Selon la chercheure, les conclusions de son étude montrent qu'il faut intervenir non seulement sur les variables environnementales mais aussi sur les variables qui influencent le développement physique, cognitif et neuromoteur de l'enfant afin de réduire les différences observées entre les enfants prématurés et les enfants nés à terme. L'une des méthodes d'intervention prometteuse est le recours à la méthode Kangourou, développée par l'équipe de Réjean Tessier de l'École de psychologie. Cette méthode consiste à porter l'enfant sur le ventre 24 heures sur 24, peau contre peau, plutôt que de le laisser à l'hôpital dans une couveuse. Testée auprès d'enfants nés à la 35e semaine de grossesse, cette méthode semble influencer positivement la croissance du nouveau-né puisqu'en six semaines, les prématurés comblent leur retard de développement physique.

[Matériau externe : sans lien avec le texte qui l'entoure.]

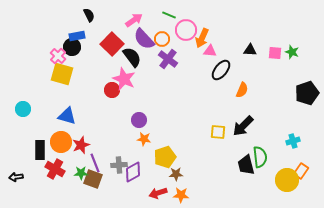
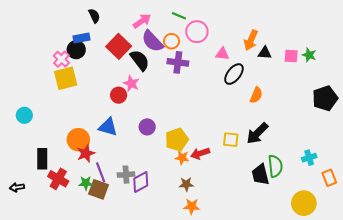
orange arrow: (202, 38) -> (251, 40), moved
purple cross: (168, 59) -> (178, 62), turned -30
yellow square: (62, 74) -> (66, 78), turned -30
pink star: (124, 79) -> (131, 84), size x0.7
blue triangle: (67, 116) -> (108, 127), moved
orange star: (144, 139) -> (182, 158), moved
cyan cross: (293, 141) -> (309, 158), moved
orange circle: (61, 142) -> (78, 140), moved
yellow pentagon: (165, 157) -> (177, 140), moved
orange rectangle: (301, 171) -> (329, 178), moved, turned -56
yellow circle: (287, 180) -> (304, 203), moved
red arrow: (158, 193) -> (200, 153), moved

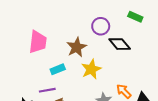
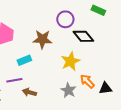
brown star: (77, 47) -> (42, 39), turned 30
yellow star: (91, 69) -> (70, 61), moved

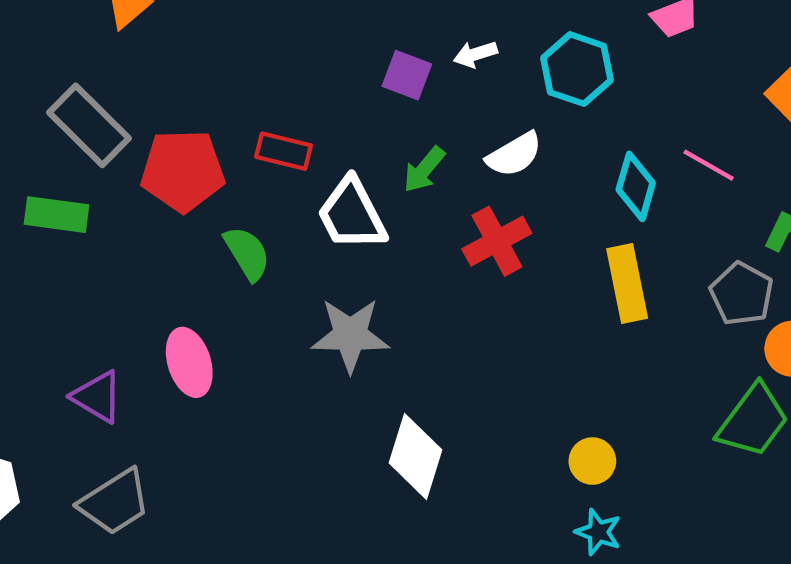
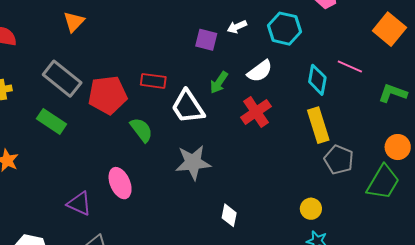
green rectangle: (57, 215) -> (52, 121), turned 32
gray pentagon: (742, 294) -> (339, 160), moved
white diamond: (416, 456) -> (229, 215), size x0.6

Par ailleurs, signale Line Nadeau, il existe maintenant des approches qui aident les parents à stimuler correctement leur enfant. "La grande peur des parents prématurés est que leur enfant souffre de retard intellectuel. Ils ont souvent tendance à surstimuler l'enfant, ce qui lui apprendrait la passivité dans ses relations avec les autres. Les parents doivent être informés des risques et nous devons les outiller pour y faire face."
Cet automne, les chercheurs vont retourner voir comment les choses se passent pour ces grands prématurés maintenant âgés de 11 ans. "On pense que ce qu'on a observé à 7 ans va se maintenir, croit Line Nadeau. Le schème se reproduit parce que ces enfants sont de moins bons initiateurs de comportements sociaux ce qui les rend de plus en plus isolés socialement."